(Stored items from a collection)
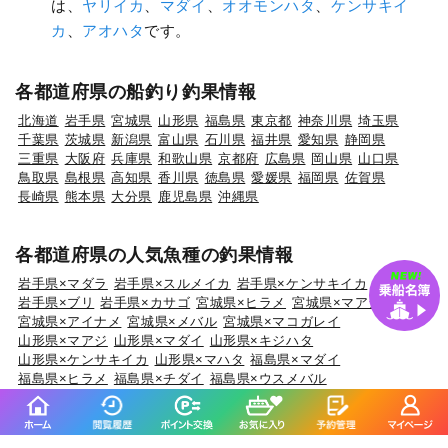
は、
ヤリイカ
、
マダイ
、
オオモンハタ
、
ケンサキイ
カ
、
アオハタ
です。
各都道府県の船釣り釣果情報
北海道
岩手県
宮城県
山形県
福島県
東京都
神奈川県
埼玉県
千葉県
茨城県
新潟県
富山県
石川県
福井県
愛知県
静岡県
三重県
大阪府
兵庫県
和歌山県
京都府
広島県
岡山県
山口県
鳥取県
島根県
高知県
香川県
徳島県
愛媛県
福岡県
佐賀県
長崎県
熊本県
大分県
鹿児島県
沖縄県
各都道府県の人気魚種の釣果情報
岩手県×マダラ
岩手県×スルメイカ
岩手県×ケンサキイカ
岩手県×ブリ
岩手県×カサゴ
宮城県×ヒラメ
宮城県×マアジ
宮城県×アイナメ
宮城県×メバル
宮城県×マコガレイ
山形県×マアジ
山形県×マダイ
山形県×キジハタ
山形県×ケンサキイカ
山形県×マハタ
福島県×マダイ
福島県×ヒラメ
福島県×チダイ
福島県×ウスメバル
福島県×アイナメ
茨城県×マダイ
茨城県×ブリ
茨城県×ヒラメ
茨城県×カサゴ
茨城県×ホウボウ
埼玉県×サワラ
埼玉県×タチウオ
埼玉県×ホウボウ
埼玉県×マダイ
埼玉県×マアジ
千葉県×マダイ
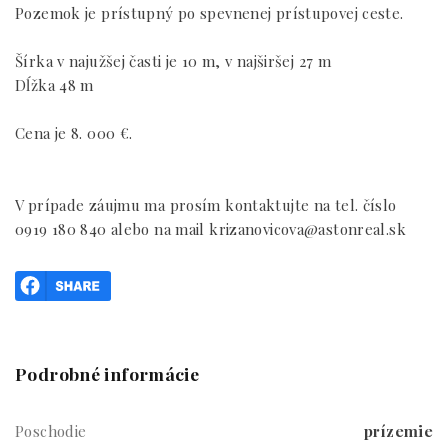
Pozemok je prístupný po spevnenej prístupovej ceste.
Šírka v najužšej časti je 10 m, v najširšej 27 m
Dĺžka 48 m
Cena je 8. 000 €.
V prípade záujmu ma prosím kontaktujte na tel. číslo
0919 180 840 alebo na mail krizanovicova@astonreal.sk
Podrobné informácie
Poschodie
prízemie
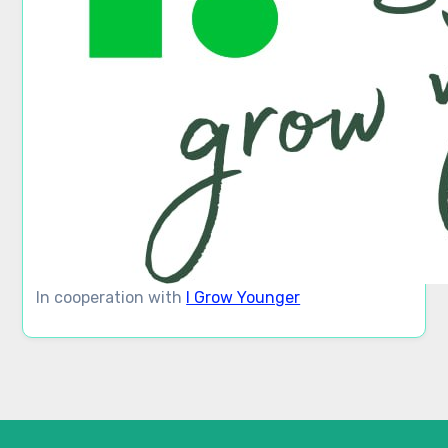
In cooperation with
I Grow Younger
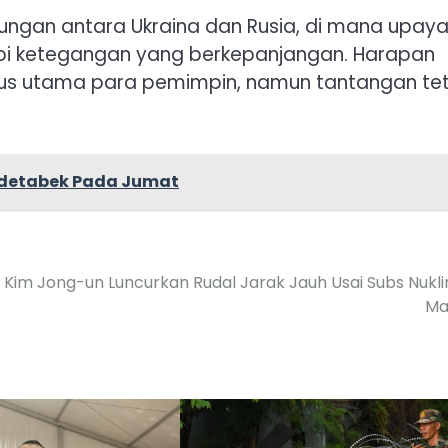
ungan antara Ukraina dan Rusia, di mana upay
pi ketegangan yang berkepanjangan. Harapan
okus utama para pemimpin, namun tantangan te
Jadetabek Pada Jumat
Kim Jong-un Luncurkan Rudal Jarak Jauh Usai Subs Nukli
Ma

Exercise details:
All lines from the one that contains "In cooperation with" through the last line of the data should be retyped exactly, with the pictures left out.

The answer:
In cooperation with
I Grow Younger
ungan antara Ukraina dan Rusia, di mana upay
pi ketegangan yang berkepanjangan. Harapan
okus utama para pemimpin, namun tantangan te
Jadetabek Pada Jumat
Kim Jong-un Luncurkan Rudal Jarak Jauh Usai Subs Nukli
Ma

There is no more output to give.